• [Supplied data]:

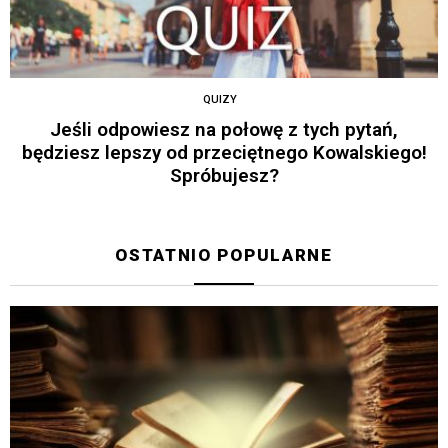
QUIZY
Jeśli odpowiesz na połowę z tych pytań,
będziesz lepszy od przeciętnego Kowalskiego!
Spróbujesz?
OSTATNIO POPULARNE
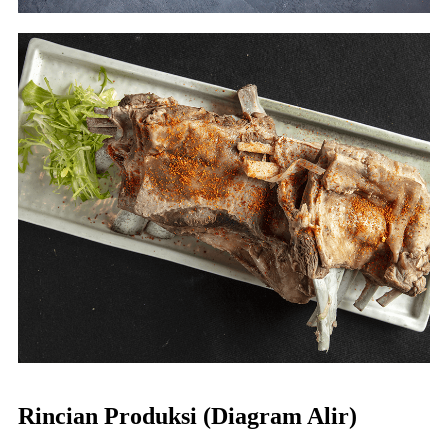
Rincian Produksi (Diagram Alir)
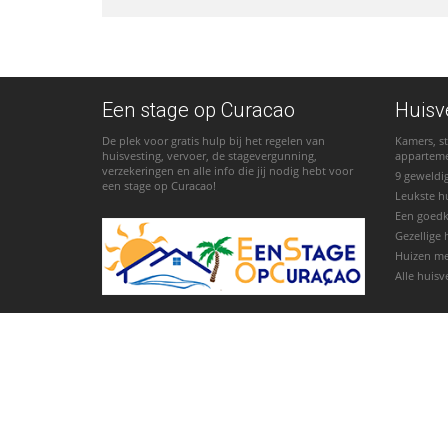
Een stage op Curacao
Huisv
De plek voor gratis hulp bij het regelen van
Kamers, st
huisvesting, vervoer, de stagevergunning,
appartem
verzekeringen en alle info die jij nodig hebt voor
9 geweldi
een stage op Curacao!
Leukste h
Een goed
Gezellige 
Huizen m
Alle huisv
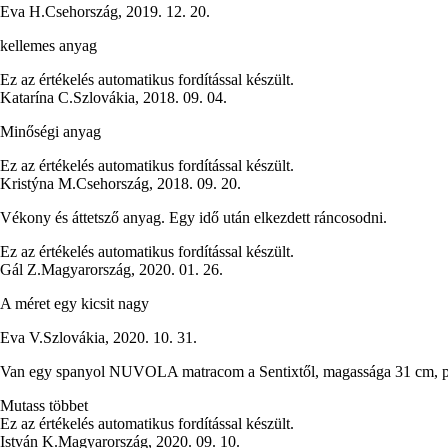
Eva H.
Csehország
,
2019. 12. 20.
kellemes anyag
Ez az értékelés automatikus fordítással készült.
Katarína C.
Szlovákia
,
2018. 09. 04.
Minőségi anyag
Ez az értékelés automatikus fordítással készült.
Kristýna M.
Csehország
,
2018. 09. 20.
Vékony és áttetsző anyag. Egy idő után elkezdett ráncosodni.
Ez az értékelés automatikus fordítással készült.
Gál Z.
Magyarország
,
2020. 01. 26.
A méret egy kicsit nagy
Eva V.
Szlovákia
,
2020. 10. 31.
Van egy spanyol NUVOLA matracom a Sentixtől, magassága 31 cm, probl
Mutass többet
Ez az értékelés automatikus fordítással készült.
István K.
Magyarország
,
2020. 09. 10.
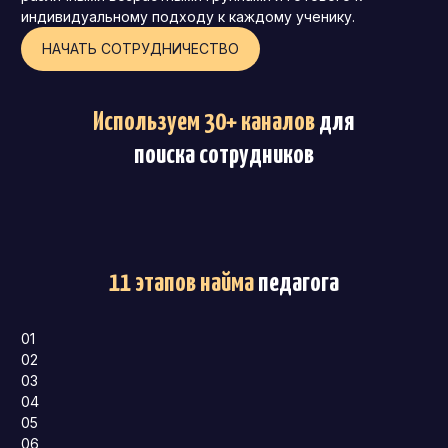
индивидуальному подходу к каждому ученику.
НАЧАТЬ СОТРУДНИЧЕСТВО
Используем 30+ каналов
для
поиска сотрудников
11 этапов найма
педагога
01
02
03
04
05
06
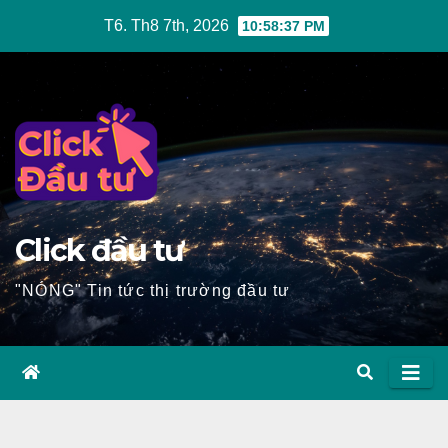
Skip
T6. Th8 7th, 2026
10:58:38 PM
to
content
Click đầu tư
"NÓNG" Tin tức thị trường đầu tư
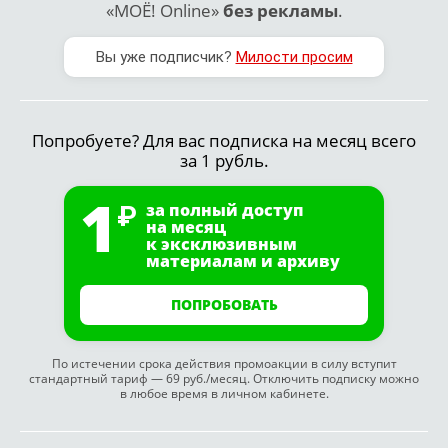
«МОЁ! Online»
без рекламы
.
Вы уже подписчик?
Милости просим
Попробуете? Для вас подписка на месяц всего
за 1 рубль.
1
за полный доступ
на месяц
к эксклюзивным
материалам и архиву
ПОПРОБОВАТЬ
По истечении срока действия промоакции в силу вступит
стандартный тариф — 69 руб./месяц. Отключить подписку можно
в любое время в личном кабинете.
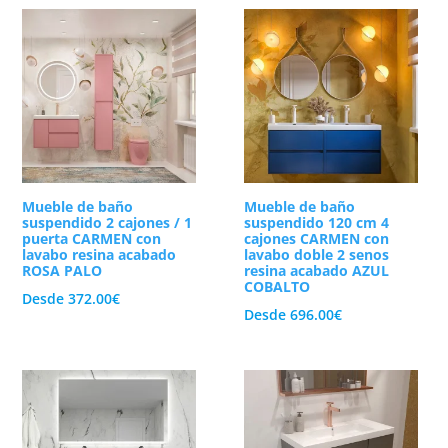
 lavamanos que prefiera cada familia. Como
n elegantes lavabos sobre encimera como con
creando un ambiente armónico, relajante y
a la humedad
las opciones más básicas del mercado. Por esta
roductos de higiene y toallas perfectamente
Mueble de baño
Mueble de baño
ica exterior completamente limpia, simétrica y
suspendido 2 cajones / 1
suspendido 120 cm 4
puerta CARMEN con
cajones CARMEN con
 y la condensación representa nuestro mayor
lavabo resina acabado
lavabo doble 2 senos
ROSA PALO
resina acabado AZUL
COBALTO
Desde
372.00
€
una resistencia extraordinaria ante el uso
Desde
696.00
€
tas de altísima precisión y sistemas de cierre
nuestra selecta colección de
muebles de baño
.
 al mejor precio.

• [What is being asked]: Print the material above once more, exactly. No pictures belong in it.

• [Result of the exercise]:
QUIZY
Jeśli odpowiesz na połowę z tych pytań,
będziesz lepszy od przeciętnego Kowalskiego!
Spróbujesz?
OSTATNIO POPULARNE
Rincian Produksi (Diagram Alir)
Een stage op Curacao
Huisv
De plek voor gratis hulp bij het regelen van
Kamers, st
huisvesting, vervoer, de stagevergunning,
appartem
verzekeringen en alle info die jij nodig hebt voor
9 geweldi
een stage op Curacao!
Leukste h
Een goed
Gezellige 
Huizen m
Alle huisv
Eva H.
Csehország
,
2019. 12. 20.
kellemes anyag
Ez az értékelés automatikus fordítással készült.
Katarína C.
Szlovákia
,
2018. 09. 04.
Minőségi anyag
Ez az értékelés automatikus fordítással készült.
Kristýna M.
Csehország
,
2018. 09. 20.
Vékony és áttetsző anyag. Egy idő után elkezdett ráncosodni.
Ez az értékelés automatikus fordítással készült.
Gál Z.
Magyarország
,
2020. 01. 26.
A méret egy kicsit nagy
Eva V.
Szlovákia
,
2020. 10. 31.
Van egy spanyol NUVOLA matracom a Sentixtől, magassága 31 cm, probl
Mutass többet
Ez az értékelés automatikus fordítással készült.
István K.
Magyarország
,
2020. 09. 10.
индивидуальному подходу к каждому ученику.
НАЧАТЬ СОТРУДНИЧЕСТВО
Используем 30+ каналов
для
поиска сотрудников
11 этапов найма
педагога
01
02
03
04
05
06
Skip
T6. Th8 7th, 2026
10:58:38 PM
to
content
Click đầu tư
"NÓNG" Tin tức thị trường đầu tư
«МОЁ! Online»
без рекламы
.
Вы уже подписчик?
Милости просим
Попробуете? Для вас подписка на месяц всего
за 1 рубль.
1
за полный доступ
на месяц
к эксклюзивным
материалам и архиву
ПОПРОБОВАТЬ
По истечении срока действия промоакции в силу вступит
стандартный тариф — 69 руб./месяц. Отключить подписку можно
в любое время в личном кабинете.
 lavamanos que prefiera cada familia. Como
n elegantes lavabos sobre encimera como con
creando un ambiente armónico, relajante y
a la humedad
las opciones más básicas del mercado. Por esta
roductos de higiene y toallas perfectamente
Mueble de baño
Mueble de baño
ica exterior completamente limpia, simétrica y
suspendido 2 cajones / 1
suspendido 120 cm 4
puerta CARMEN con
cajones CARMEN con
 y la condensación representa nuestro mayor
lavabo resina acabado
lavabo doble 2 senos
ROSA PALO
resina acabado AZUL
COBALTO
Desde
372.00
€
una resistencia extraordinaria ante el uso
Desde
696.00
€
tas de altísima precisión y sistemas de cierre
nuestra selecta colección de
muebles de baño
.
 al mejor precio.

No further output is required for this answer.